Un anno fa le secchiate d’acqua ghiacciata, l’Ice Bucket Challenge, conquistavano pian piano il Web, tra gli scettici che le consideravano soltanto un modo per mettersi in mostra e chi invece decideva di aderire e donare alla ricerca per la Sla. Negli Stati Uniti, l’Ice Bucket Challenge è riuscita a raccogliere 220 milioni di dollari, mentre in Europa sono stati racimolati “soltanto” 106 milioni di euro.

A rivelarlo è un team di scienziati della John Hopkins University, che hanno appena pubblicato uno studio sulla rivista “Science”, donando nuova speranza ai malati di sindrome laterale amiotrofica. Philip Wong, leader di questo gruppo di ricercatori, ha parlato di una scoperta rivoluzionaria che avrebbe cercato di portare a termine per oltre 10 anni. “Senza la campagna [dell’Ice Bucket Challenge] – spiega Wong – non saremmo stati in grado di concludere la nostra ricerca così rapidamente”, scoprendo il ruolo chiave di una proteina, chiamata TDP-43, che decodifica il Dna al momento dell’insorgenza della malattia.

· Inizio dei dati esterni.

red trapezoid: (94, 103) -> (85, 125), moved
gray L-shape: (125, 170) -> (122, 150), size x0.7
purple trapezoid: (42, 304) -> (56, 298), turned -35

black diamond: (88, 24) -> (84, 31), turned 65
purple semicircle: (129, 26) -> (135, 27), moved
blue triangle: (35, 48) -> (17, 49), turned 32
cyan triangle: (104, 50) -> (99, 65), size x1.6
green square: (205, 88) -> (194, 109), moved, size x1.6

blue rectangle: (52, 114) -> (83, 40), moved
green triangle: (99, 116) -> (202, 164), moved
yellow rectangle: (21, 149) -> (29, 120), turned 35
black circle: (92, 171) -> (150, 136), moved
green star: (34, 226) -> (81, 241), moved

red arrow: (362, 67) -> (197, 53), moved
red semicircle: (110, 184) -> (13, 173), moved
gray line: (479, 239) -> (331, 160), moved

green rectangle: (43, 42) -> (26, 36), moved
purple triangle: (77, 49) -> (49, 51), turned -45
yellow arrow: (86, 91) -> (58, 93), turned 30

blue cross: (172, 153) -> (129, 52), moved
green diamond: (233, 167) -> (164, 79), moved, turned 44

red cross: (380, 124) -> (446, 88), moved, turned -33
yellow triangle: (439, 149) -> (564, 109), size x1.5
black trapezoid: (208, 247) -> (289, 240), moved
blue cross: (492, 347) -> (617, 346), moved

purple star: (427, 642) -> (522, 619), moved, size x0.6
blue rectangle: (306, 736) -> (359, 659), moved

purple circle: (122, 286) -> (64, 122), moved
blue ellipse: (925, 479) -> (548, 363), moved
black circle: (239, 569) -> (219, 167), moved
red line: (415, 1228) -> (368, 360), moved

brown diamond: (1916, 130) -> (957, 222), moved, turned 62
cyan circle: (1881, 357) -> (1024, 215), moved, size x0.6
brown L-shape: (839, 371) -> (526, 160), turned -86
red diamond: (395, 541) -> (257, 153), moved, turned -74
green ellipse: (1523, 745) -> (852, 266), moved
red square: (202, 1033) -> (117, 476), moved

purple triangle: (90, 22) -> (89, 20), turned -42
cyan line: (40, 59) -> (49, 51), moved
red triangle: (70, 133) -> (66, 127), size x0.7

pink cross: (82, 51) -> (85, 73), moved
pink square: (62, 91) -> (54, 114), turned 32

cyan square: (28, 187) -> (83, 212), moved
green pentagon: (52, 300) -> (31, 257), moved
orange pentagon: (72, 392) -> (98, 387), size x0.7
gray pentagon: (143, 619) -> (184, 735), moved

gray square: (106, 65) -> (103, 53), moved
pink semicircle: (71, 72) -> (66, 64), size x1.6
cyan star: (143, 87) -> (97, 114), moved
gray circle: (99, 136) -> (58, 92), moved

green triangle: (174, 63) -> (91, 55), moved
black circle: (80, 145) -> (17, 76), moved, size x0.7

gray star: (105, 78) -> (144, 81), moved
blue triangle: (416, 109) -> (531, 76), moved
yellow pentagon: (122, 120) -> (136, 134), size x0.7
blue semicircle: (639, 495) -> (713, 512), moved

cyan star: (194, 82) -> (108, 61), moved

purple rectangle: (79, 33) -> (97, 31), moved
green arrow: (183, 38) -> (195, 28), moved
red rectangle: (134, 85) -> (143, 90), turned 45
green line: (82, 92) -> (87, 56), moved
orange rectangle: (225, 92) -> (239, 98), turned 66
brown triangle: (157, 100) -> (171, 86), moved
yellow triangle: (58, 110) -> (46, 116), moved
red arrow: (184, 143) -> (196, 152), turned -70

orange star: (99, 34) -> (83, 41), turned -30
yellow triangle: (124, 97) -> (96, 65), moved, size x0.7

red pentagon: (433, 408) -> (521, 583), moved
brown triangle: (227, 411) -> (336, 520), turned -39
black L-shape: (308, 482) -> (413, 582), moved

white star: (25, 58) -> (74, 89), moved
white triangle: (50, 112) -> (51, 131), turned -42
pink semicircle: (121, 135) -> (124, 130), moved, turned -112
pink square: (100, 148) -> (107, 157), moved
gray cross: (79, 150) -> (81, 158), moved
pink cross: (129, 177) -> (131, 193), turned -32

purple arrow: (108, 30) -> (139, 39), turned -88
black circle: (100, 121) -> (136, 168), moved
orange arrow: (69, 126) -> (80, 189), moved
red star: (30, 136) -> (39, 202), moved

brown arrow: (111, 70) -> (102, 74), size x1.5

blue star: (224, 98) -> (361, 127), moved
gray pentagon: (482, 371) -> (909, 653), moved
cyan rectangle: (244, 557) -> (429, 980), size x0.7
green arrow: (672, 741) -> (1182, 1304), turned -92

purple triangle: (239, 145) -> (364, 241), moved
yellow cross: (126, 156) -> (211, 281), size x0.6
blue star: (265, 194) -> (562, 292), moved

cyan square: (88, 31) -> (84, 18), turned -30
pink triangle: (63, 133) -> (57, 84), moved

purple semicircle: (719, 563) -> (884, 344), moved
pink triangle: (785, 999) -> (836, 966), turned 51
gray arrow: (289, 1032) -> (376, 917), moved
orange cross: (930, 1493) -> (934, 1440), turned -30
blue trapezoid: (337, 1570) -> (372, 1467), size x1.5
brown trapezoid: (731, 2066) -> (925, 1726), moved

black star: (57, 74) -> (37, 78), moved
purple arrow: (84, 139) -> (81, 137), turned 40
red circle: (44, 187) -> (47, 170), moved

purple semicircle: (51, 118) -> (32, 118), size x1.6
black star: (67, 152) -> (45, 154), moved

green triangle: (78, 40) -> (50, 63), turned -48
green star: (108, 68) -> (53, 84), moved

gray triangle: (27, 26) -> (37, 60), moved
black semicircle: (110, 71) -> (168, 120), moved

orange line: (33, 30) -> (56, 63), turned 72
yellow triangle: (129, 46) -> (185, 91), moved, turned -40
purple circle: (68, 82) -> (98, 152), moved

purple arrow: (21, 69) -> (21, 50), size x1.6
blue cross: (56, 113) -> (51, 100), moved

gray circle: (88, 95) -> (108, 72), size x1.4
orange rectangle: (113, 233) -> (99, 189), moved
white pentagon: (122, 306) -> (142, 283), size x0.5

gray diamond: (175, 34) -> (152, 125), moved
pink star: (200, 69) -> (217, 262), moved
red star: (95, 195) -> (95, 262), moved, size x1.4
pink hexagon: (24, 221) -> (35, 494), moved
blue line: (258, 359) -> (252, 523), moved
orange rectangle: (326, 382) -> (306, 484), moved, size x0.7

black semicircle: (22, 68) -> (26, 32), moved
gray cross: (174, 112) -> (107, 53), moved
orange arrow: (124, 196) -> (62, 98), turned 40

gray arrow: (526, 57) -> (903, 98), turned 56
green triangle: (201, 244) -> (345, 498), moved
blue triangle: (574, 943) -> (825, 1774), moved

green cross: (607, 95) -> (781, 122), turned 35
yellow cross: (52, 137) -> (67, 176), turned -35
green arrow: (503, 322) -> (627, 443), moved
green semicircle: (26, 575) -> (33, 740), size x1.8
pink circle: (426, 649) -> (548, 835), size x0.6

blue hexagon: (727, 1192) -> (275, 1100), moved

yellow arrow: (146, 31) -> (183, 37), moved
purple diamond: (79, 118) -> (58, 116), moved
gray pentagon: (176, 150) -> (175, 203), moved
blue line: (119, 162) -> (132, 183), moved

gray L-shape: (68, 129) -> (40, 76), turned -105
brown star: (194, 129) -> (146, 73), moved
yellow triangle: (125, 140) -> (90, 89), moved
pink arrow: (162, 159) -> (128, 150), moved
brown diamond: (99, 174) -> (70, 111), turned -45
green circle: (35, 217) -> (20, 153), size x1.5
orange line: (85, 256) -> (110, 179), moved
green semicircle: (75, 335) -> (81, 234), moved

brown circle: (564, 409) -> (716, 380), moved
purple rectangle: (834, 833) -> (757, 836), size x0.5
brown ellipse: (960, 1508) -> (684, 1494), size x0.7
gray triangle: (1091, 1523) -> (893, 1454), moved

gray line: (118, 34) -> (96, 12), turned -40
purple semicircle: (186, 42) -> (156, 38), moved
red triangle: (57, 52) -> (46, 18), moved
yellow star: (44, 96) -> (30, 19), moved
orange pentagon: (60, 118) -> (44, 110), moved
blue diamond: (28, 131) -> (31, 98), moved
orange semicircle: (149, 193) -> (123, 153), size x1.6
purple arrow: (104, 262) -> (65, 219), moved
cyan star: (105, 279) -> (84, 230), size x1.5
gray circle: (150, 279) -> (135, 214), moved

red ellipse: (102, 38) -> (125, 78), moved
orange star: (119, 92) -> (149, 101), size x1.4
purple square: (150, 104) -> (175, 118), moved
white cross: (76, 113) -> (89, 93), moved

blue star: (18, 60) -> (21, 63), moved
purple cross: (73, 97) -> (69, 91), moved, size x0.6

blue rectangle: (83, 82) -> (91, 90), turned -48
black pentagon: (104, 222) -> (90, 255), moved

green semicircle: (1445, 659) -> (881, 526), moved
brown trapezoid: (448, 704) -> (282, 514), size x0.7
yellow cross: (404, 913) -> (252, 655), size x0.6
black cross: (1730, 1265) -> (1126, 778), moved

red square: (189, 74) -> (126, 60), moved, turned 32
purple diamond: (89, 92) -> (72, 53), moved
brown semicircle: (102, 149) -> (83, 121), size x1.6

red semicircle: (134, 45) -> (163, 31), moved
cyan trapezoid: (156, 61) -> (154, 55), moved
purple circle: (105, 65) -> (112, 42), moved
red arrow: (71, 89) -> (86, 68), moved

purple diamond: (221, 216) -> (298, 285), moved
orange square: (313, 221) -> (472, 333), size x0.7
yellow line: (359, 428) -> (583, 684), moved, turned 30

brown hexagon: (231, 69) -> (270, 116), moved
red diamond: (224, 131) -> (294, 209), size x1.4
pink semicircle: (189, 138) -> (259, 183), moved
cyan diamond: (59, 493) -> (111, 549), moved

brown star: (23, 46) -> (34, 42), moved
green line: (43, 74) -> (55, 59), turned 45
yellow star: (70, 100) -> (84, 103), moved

Prima della scoperta di Wong, gli studiosi non erano ancora riusciti a capire se gli agglomerati della TDP-43, presenti all’esterno del nucleo delle cellule cerebrali dei pazienti affetti da Sla, fossero causa o effetto della malattia. Grazie ai fondi raccolti, gli scienziati hanno capito che nei soggetti malati la proteina si scompone, incollandosi alle cellule: perde poi la sua capacità di leggere il Dna, portando alla morte dei nuclei cerebrali.

Riuscendo a capire il ruolo della TDP-43, i ricercatori hanno effettuato dei test sui topi di laboratorio, iniettando nei loro neuroni una proteina con una struttura e un meccanismo simile a quello della TDP-43. Così facendo, le cellule cerebrali sono riuscite a riattivarsi, tornando alla normalità: trasposta sugli esseri umani, questa cura potrebbe rallentare o frenare gli stadi avanzati della sindrome.